Dynamic Multimodal Evaluation with Flexible Complexity by Vision-Language Bootstrapping

Authors: Yue Yang, Shuibo Zhang, Kaipeng Zhang, Yi Bin, Yu Wang, Ping Luo, Wenqi Shao

ICLR 2025 | Venue PDF | Archive PDF | Plain Text | LLM Run Details

Reproducibility Variable Result LLM Response
Research Type Experimental Extensive experimental results across multiple benchmarks, including SEEDBench, MMBench, and MME, show that VLB significantly reduces data contamination and exposes performance limitations of LVLMs. Section 5 is titled 'EXPERIMENT' and contains tables (e.g., Table 1, 2, 3) and figures (e.g., Figure 5, 6, 7, 8, 9) presenting empirical results and performance metrics.
Researcher Affiliation Collaboration The authors are affiliated with 'Shanghai Jiao Tong University' (academic), 'Shanghai AI Laboratory' (research institution/industry), 'Tongji University' (academic), and 'The University of Hong Kong' (academic). The presence of both universities and a research laboratory indicates a collaborative affiliation.
Pseudocode No The paper describes the proposed framework and strategies (e.g., image and language bootstrapping) in detail, including instructions for GPT-4 (Table 4) and a judge module (Table 5). However, it does not include any explicitly labeled 'Pseudocode' or 'Algorithm' blocks with structured steps formatted like code.
Open Source Code Yes Our code will be available at https://github.com/yangyue5114/DME.
Open Datasets Yes We selected five popular benchmarks to assess current LVLMs, encompassing Yes/No Questions (MME), Multiple Choice Questions (MMBench, SEEDBench), and Visual Question Answering (MMvet, LLa VABench). These benchmarks include a broad spectrum of cognitive and comprehension tasks. In Section 5.2 and 5.3, we employ three comparable datasets in terms of size: MME, MMBench (30%), and SEEDBench (10%) as the experimental datasets. Then we extend our dynamic strategies to the full set of MMBench, MMvet, and LLa VABench in Section 5.3
Dataset Splits No In Section 5.1 'Tasks and Datasets', the paper states: 'In Section 5.2 and 5.3, we employ three comparable datasets in terms of size: MME, MMBench (30%), and SEEDBench (10%) as the experimental datasets.' While percentages are given, the paper does not specify the methodology (e.g., random sampling, specific seed) for creating these 30% or 10% subsets, which is crucial for reproducibility of their exact data partitioning.
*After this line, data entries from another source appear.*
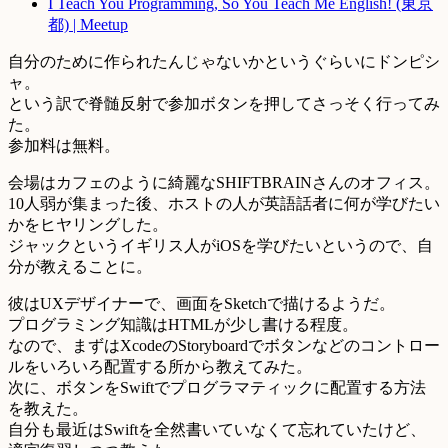
I Teach You Programming, So You Teach Me English! (東京
都) | Meetup
自分のために作られたんじゃないかというぐらいにドンピシ
ャ。
という訳で脊髄反射で参加ボタンを押してさっそく行ってみ
た。
参加料は無料。
会場はカフェのように綺麗なSHIFTBRAINさんのオフィス。
10人弱が集まった後、ホストの人が英語話者に何が学びたい
かをヒヤリングした。
ジャックというイギリス人がiOSを学びたいというので、自
分が教えることに。
彼はUXデザイナーで、画面をSketchで描けるようだ。
プログラミング知識はHTMLが少し書ける程度。
なので、まずはXcodeのStoryboardでボタンなどのコントロー
ルをいろいろ配置する所から教えてみた。
次に、ボタンをSwiftでプログラマティックに配置する方法
を教えた。
自分も最近はSwiftを全然書いていなくて忘れていたけど、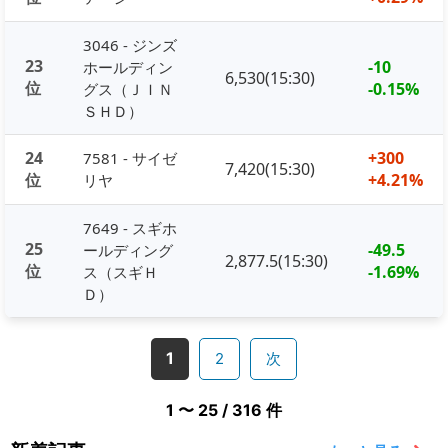
3046 - ジンズ
23
-10
ホールディン
6,530(15:30)
位
-0.15%
グス（ＪＩＮ
ＳＨＤ）
24
+300
7581 - サイゼ
7,420(15:30)
位
+4.21%
リヤ
7649 - スギホ
25
-49.5
ールディング
2,877.5(15:30)
位
-1.69%
ス（スギＨ
Ｄ）
1
2
次
1 〜 25 / 316 件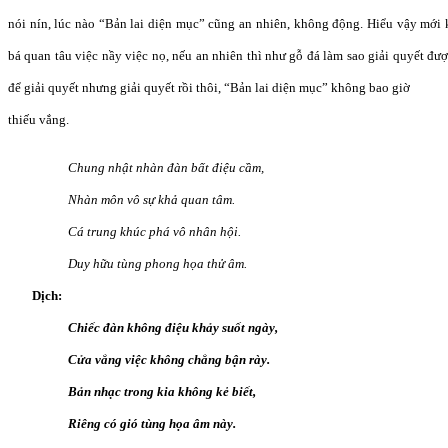
nói nín, lúc nào “Bản lai diện mục” cũng an nhiên, không động. Hiểu vậy mới 
bá quan tâu việc nầy việc nọ, nếu an nhiên thì như gỗ đá làm sao giải quyết đư
để giải quyết nhưng giải quyết rồi thôi, “Bản lai diện mục” không bao giờ
thiếu vắng.
Chung nhật nhàn đàn bất điệu cầm,
Nhàn môn vô sự khả quan tâm.
Cá trung khúc phá vô nhân hội.
Duy hữu tùng phong họa thử âm.
Dịch:
Chiếc đàn không điệu khảy suốt ngày,
Cửa vắng việc không chẳng bận rày.
Bản nhạc trong kia không kẻ biết,
Riêng có gió tùng họa âm này.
Hardware Specification No The paper does not explicitly describe the hardware used for running its experiments. It mentions evaluating LVLMs, some of which are closed-source APIs, but no specific GPU/CPU models or other hardware details are provided for the authors' own experimental setup or variant generation.
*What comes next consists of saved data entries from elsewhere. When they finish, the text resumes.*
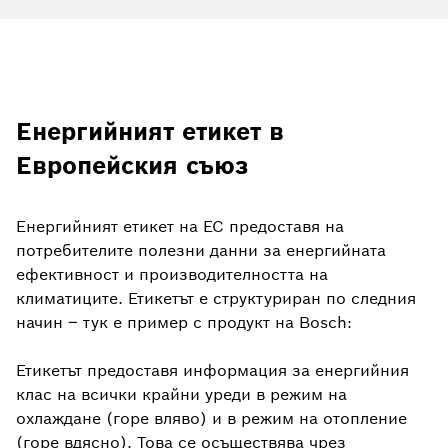
Енергийният етикет в
Европейския съюз
Енергийният етикет на ЕС предоставя на
потребителите полезни данни за енергийната
ефективност и производителността на
климатиците. Етикетът е структуриран по следния
начин – тук е пример с продукт на Bosch:
Етикетът предоставя информация за енергийния
клас на всички крайни уреди в режим на
охлаждане (горе вляво) и в режим на отопление
(горе вдясно). Това се осъществява чрез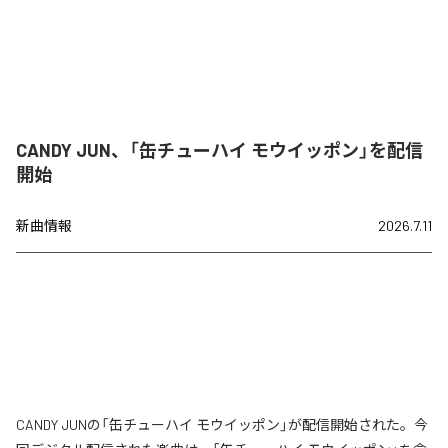
CANDY JUN、「缶チューハイ モウイッポン」を配信
開始
新曲情報
2026.7.11
CANDY JUNの「缶チューハイ モウイッポン」が配信開始された。今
Software Dependencies No The paper mentions using 'GPT-4V (Achiam et al., 2023)', 'Power Paint (Zhuang et al., 2023)', and 'VLMEvalkit (Duan et al., 2024)' but does not provide specific version numbers for any of these software components, which would be necessary for reproducibility.
Experiment Setup Yes We utilize the standardized evaluation platform VLMEvalkit (Duan et al., 2024) and set the generation temperature as 0 for all evaluated LVLMs to ensure a fair comparison. We set the extension ratio r = 1.5 for the main experiments.